Deputy Prime Minister Paudel to Inaugurate NADA Auto Show 2025
Nepal to Set Up First Automobile Manufacturing Plant in Simara
Business-Friendly Budget Fuels Confidence in Auto Industry
NADA Calls for Policy Stability, Incentives for Local Manufacturing
EV Adoption, Local Assembly and Tax Reform Take Centre Stage
Nepal’s most significant automotive event, the 17th NADA Auto Show, will return from August 19 to 24, 2025 (Bhadra 3–8) at Bhrikuti Mandap, Kathmandu. And it’s kicking off with a political jolt—Deputy Prime Minister and Finance Minister Bishnu Prasad Paudel has accepted the invite to open the show as chief guest, following a formal request by a NADA delegation.
Not just a ribbon-cutting affair, this move signals government endorsement of Nepal’s auto revival—after years of policy drift and sluggish imports.
Here’s the real kicker: Nepal is finally gearing up to build its first car manufacturing facility, and Simara is where the action starts.
NADA Vice President Rajan Babu Shrestha used the high-level meeting to pitch the factory as a national priority. His demands were blunt and spot on:
Stable long-term policies
Fiscal incentives for domestic manufacturing
Regulatory clarity to attract foreign and local investors
For a country long reliant on imports, this plant is a shot at industrial self-reliance—and a long-overdue one.
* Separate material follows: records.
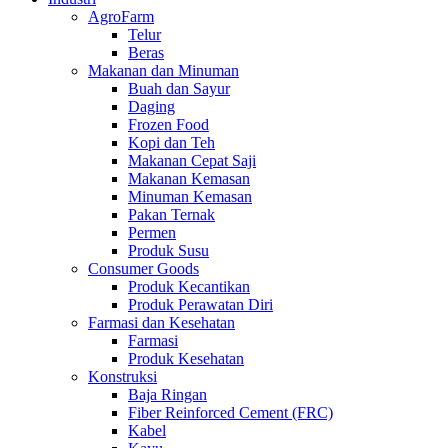
AgroFarm
Telur
Beras
Makanan dan Minuman
Buah dan Sayur
Daging
Frozen Food
Kopi dan Teh
Makanan Cepat Saji
Makanan Kemasan
Minuman Kemasan
Pakan Ternak
Permen
Produk Susu
Consumer Goods
Produk Kecantikan
Produk Perawatan Diri
Farmasi dan Kesehatan
Farmasi
Produk Kesehatan
Konstruksi
Baja Ringan
Fiber Reinforced Cement (FRC)
Kabel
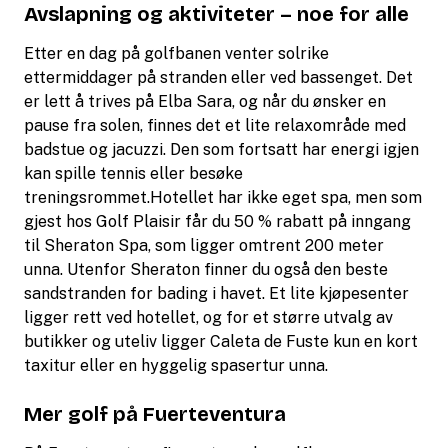
Avslapning og aktiviteter – noe for alle
Etter en dag på golfbanen venter solrike
ettermiddager på stranden eller ved bassenget. Det
er lett å trives på Elba Sara, og når du ønsker en
pause fra solen, finnes det et lite relaxområde med
badstue og jacuzzi. Den som fortsatt har energi igjen
kan spille tennis eller besøke
treningsrommet.Hotellet har ikke eget spa, men som
gjest hos Golf Plaisir får du 50 % rabatt på inngang
til Sheraton Spa, som ligger omtrent 200 meter
unna. Utenfor Sheraton finner du også den beste
sandstranden for bading i havet. Et lite kjøpesenter
ligger rett ved hotellet, og for et større utvalg av
butikker og uteliv ligger Caleta de Fuste kun en kort
taxitur eller en hyggelig spasertur unna.
Mer golf på Fuerteventura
NADA President Karan Chaudhary didn’t mince words either. After years of regulatory stumbles and fiscal chokeholds, he praised the new budget as pro-business, especially for the private sector and auto trade.
Highlights include:
Revised duty structures
Eased EV import policies
Infrastructure spend on charging stations and roads
The finance ministry seems to have finally grasped what the industry’s been shouting: If you want growth, cut the brakes.
With EV adoption climbing, Nepal is uniquely placed. It has plenty of hydropower and a growing interest in clean mobility, but still lacks the backbone—assembly lines, service ecosystems, and enough policy to keep investor interest alive.
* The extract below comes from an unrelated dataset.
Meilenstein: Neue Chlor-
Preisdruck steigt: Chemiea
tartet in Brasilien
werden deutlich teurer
Expect the 2025 NADA Auto Show to double down on:
Electric test zones
Talks on local battery production
Showcases of new-gen EVs and mobility tech
This year’s show is shaping up to be more than a product expo. With government officials, financiers, and auto bosses in the same room, it’s now a de facto policy stage.
There’s real potential here to:
Cement auto manufacturing into national industrial strategy
Turn vehicle importers into assemblers
Push Nepal toward a cleaner, self-built automotive future
The push came from a heavyweight delegation, including:
Karan Chaudhary, President
Rajan Babu Shrestha, Vice President
Surendra Kumar Upreti, General Secretary
Bikram Singhania, Secretary
Milan Babu Malla, Treasurer
Pankaj Agrawal, Co-Treasurer
Surendra Pradhan, Secretary
Their message was united: Give us policy, we’ll give you progress.
What we’re seeing here is Nepal finally shifting gears. If the Simara plant goes ahead—and if policies hold steady—we might just witness the birth of a local auto industry in a country that, until now, just bought cars from abroad.
2025 could be the year Nepal’s car scene stops importing ambition and starts engineering it at home.